:: TASK INPUT ::

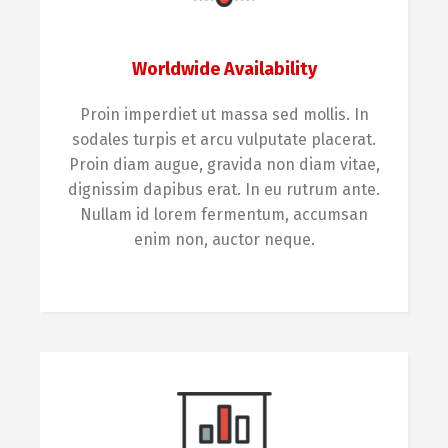
Worldwide Availability
Proin imperdiet ut massa sed mollis. In
sodales turpis et arcu vulputate placerat.
Proin diam augue, gravida non diam vitae,
dignissim dapibus erat. In eu rutrum ante.
Nullam id lorem fermentum, accumsan
enim non, auctor neque.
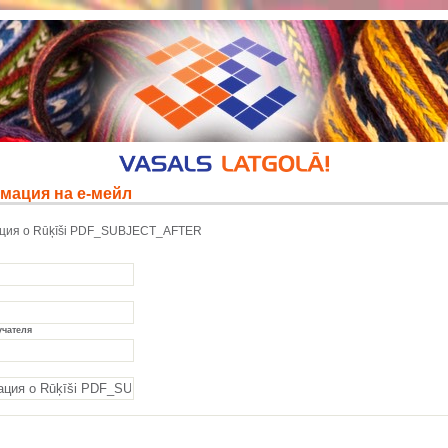
мация на е-мейл
ия о Rūķīši PDF_SUBJECT_AFTER
учателя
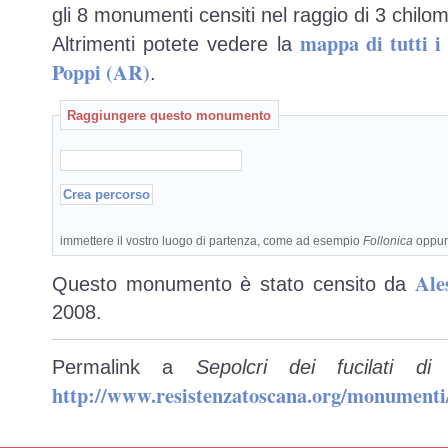
gli 8 monumenti censiti nel raggio di 3 chilom
mappa di tutti 
Altrimenti potete vedere la
Poppi (AR)
.
Raggiungere questo monumento
immettere il vostro luogo di partenza, come ad esempio
Follonica
oppu
Ale
Questo monumento è stato censito da
2008.
Permalink a
Sepolcri dei fucilati 
http://www.resistenzatoscana.org/monumenti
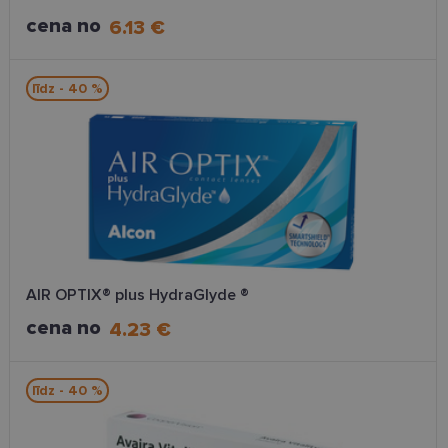
cena no
6.13 €
līdz - 40 %
AIR OPTIX® plus HydraGlyde ®
cena no
4.23 €
līdz - 40 %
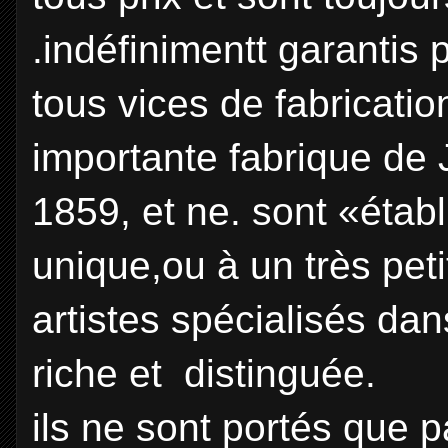
.indéfinimentt garantis p
tous vices de fabricatio
importante fabrique de 
1859, et ne. sont «étab
unique,ou à un très pet
artistes spécialisés dan
riche et distinguée.
ils ne sont portés que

:::

- PROBLEM TO SOLVE -
Restate the data word for word without pictures.

- TASK ANSWER -
Worldwide Availability
Proin imperdiet ut massa sed mollis. In
sodales turpis et arcu vulputate placerat.
Proin diam augue, gravida non diam vitae,
dignissim dapibus erat. In eu rutrum ante.
Nullam id lorem fermentum, accumsan
enim non, auctor neque.
мация на е-мейл
ия о Rūķīši PDF_SUBJECT_AFTER
учателя
gli 8 monumenti censiti nel raggio di 3 chilom
mappa di tutti 
Altrimenti potete vedere la
Poppi (AR)
.
Raggiungere questo monumento
immettere il vostro luogo di partenza, come ad esempio
Follonica
oppu
Ale
Questo monumento è stato censito da
2008.
Permalink a
Sepolcri dei fucilati 
http://www.resistenzatoscana.org/monumenti
cena no
6.13 €
līdz - 40 %
AIR OPTIX® plus HydraGlyde ®
cena no
4.23 €
līdz - 40 %
.indéfinimentt garantis p
tous vices de fabricatio
importante fabrique de 
1859, et ne. sont «étab
unique,ou à un très pet
artistes spécialisés dan
riche et distinguée.
ils ne sont portés que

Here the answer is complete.